Uma pesquisa da American Academy of Sleep Medicine aponta que cerca de 24% das pessoas da Geração Z (nascidos entre 1995 e 2010) já praticaram o bed rotting. Segundo a CNN Brasil, alguns até defendem que esse momento seria uma forma de autocuidado e relaxamento, mas será que é mesmo?
Os prejuízos da prática bed rotting
Antes de tudo, é fato que reservar momentos de “improdutividade” ao longo do dia é essencial para a sua saúde e para te ajudar a recuperar do ritmo acelerado do nosso dia a dia.
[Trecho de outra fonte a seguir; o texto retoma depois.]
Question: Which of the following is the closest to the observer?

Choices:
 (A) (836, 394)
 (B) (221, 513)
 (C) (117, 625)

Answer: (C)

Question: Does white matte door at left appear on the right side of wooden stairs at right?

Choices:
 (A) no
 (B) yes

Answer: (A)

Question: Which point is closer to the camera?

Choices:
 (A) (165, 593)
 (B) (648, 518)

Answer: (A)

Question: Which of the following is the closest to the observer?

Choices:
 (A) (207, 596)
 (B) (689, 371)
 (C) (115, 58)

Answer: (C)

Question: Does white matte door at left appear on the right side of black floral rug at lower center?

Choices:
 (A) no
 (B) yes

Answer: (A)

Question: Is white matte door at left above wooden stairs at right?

Consultada pela CNN, Bárbara Conway, psicóloga e coordenadora do Núcleo de Psicologia do Sono da Academia Brasileira do Sono (ABS), explicou que pausas curtas de autocuidado são benéficas quando são mais conscientes e, acima de tudo, afastadas das telas.
“Ficar em silêncio por alguns minutos prestando atenção na respiração, contemplar uma paisagem, escutar uma música, expor-se à luz natural ou realizar uma caminhada são exemplos de atividades mais interessantes para revigorar-se do que apodrecer na cama”, destaca Conway.
Especialistas ainda apontam que, em excesso, esse tipo de prática pode indicar fuga da realidade ou causar uma sensação de isolamento e apatia.